Kelvin to Celsius
Convert kelvin to celsius instantly — type a value and read the result, with the exact formula shown.
Example
0 K = -273.15 °C, 25 K = -248.15 °C, 100 K = -173.15 °C.
How it works
°C = K − 273.15. Every value is converted through a single kelvin base unit using internationally defined conversion factors, so any from/to pair stays consistent.
Good to know
Converting kelvin to celsius is an everyday task in physics, chemistry, astronomy, and engineering, where instruments and equations often report temperature on the absolute kelvin scale even though humans think in the more familiar celsius degrees. If you read a star's surface temperature as 5778 K, a cryogenics datasheet listing liquid nitrogen at 77 K, or a thermodynamics result in kelvin, shifting to celsius makes the number intuitive: 5778 K is about 5505 °C, and 77 K is a frigid −196 °C.
Both scales are metric and share the same degree size — a change of one kelvin is exactly the same as a change of one degree celsius. The difference is purely where each scale puts its zero. Celsius, devised in the 18th century, anchors 0 °C at the freezing point of water. Kelvin, the SI base unit for temperature, starts at absolute zero, the point where molecular motion stops, which sits 273.15 degrees below water's freezing point. That single offset is the whole story of the conversion.
The rule of thumb is simply subtract 273. For mental math you can round to subtracting 273 (or even 270 for a rough estimate) and add the missing 0.15 back only when you need precision. Because the degree spacing is identical, you never multiply or divide — there is no scaling factor, just the constant shift.
The most common mistake is using 273 instead of the exact 273.15, which quietly introduces a 0.15-degree error into every result; in lab work or calibration that rounding can matter. A second pitfall is forgetting that kelvin values are never written with a degree symbol — it is "300 K," not "300 °K" — and that kelvin cannot go negative, so any conversion producing a temperature below −273.15 °C signals a bad input rather than a real reading.
Frequently asked questions
How do you convert kelvin to celsius?
Use °C = K − 273.15. This tool applies that formula automatically as you type.
What is a quick reference for Kelvin to Celsius?
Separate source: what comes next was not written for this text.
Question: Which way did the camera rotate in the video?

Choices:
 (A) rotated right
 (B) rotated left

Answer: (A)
0 K = -273.15 °C; 25 K = -248.15 °C; 100 K = -173.15 °C.
Is this converter free and private?
Yes. It runs entirely in your browser, so your inputs never leave your device, there is no sign-up, and it works offline once loaded.
Are the conversions exact?
Conversions use internationally defined factors and are exact where the definitions are exact (for example, 1 inch = 2.54 cm). Displayed results are rounded for readability.
People also ask
What is 300 K in Celsius?
300 K equals 26.85 °C (300 − 273.15 = 26.85). That is close to a comfortable room temperature, which is why 300 K is often used as a round-number reference in science.
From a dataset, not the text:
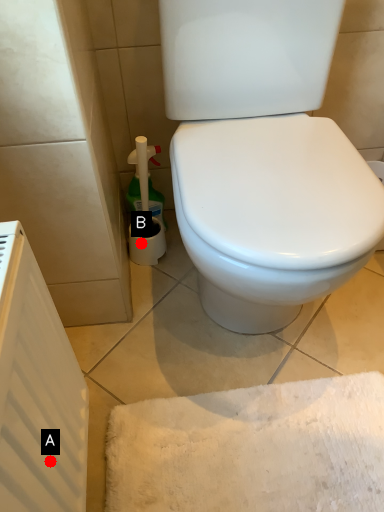 Question: Two points are circled on the image, labeled by A and B beside each circle. Which point is farther to the camera?

Choices:
 (A) A is further
 (B) B is further

Answer: (B)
What is room temperature in Kelvin and Celsius?
Room temperature is usually taken as about 20–25 °C, which corresponds to roughly 293–298 K. The common scientific shorthand of 298 K equals 25 °C.
Why do you subtract 273.15 to convert Kelvin to Celsius?
Because the kelvin and celsius scales use the same size degree but different zero points. Kelvin starts at absolute zero, which is 273.15 degrees colder than the 0 °C freezing point of water, so subtracting 273.15 shifts kelvin onto the celsius scale.
What is absolute zero in Celsius?
Absolute zero is 0 K, which equals −273.15 °C. It is the lowest temperature physically possible, where molecular thermal motion is at a minimum.
Is a change of 1 Kelvin the same as 1 degree Celsius?
Yes. A temperature difference or change of 1 K is exactly equal to a change of 1 °C, because both scales have identical degree spacing. Only the starting zero point differs.
What is body temperature (310 K) in Celsius?
310 K equals 36.85 °C (310 − 273.15), which is approximately normal human body temperature of about 37 °C.
Do you write a degree symbol with Kelvin?
No. Kelvin is written as a plain number followed by K, such as 273 K, with no degree symbol. Only celsius and fahrenheit use the degree sign (°C, °F).
How do I quickly estimate Kelvin to Celsius in my head?
Subtract 273 from the kelvin value for a fast estimate, then subtract an extra 0.15 if you need the exact figure. For example, 500 K is roughly 227 °C, exactly 226.85 °C.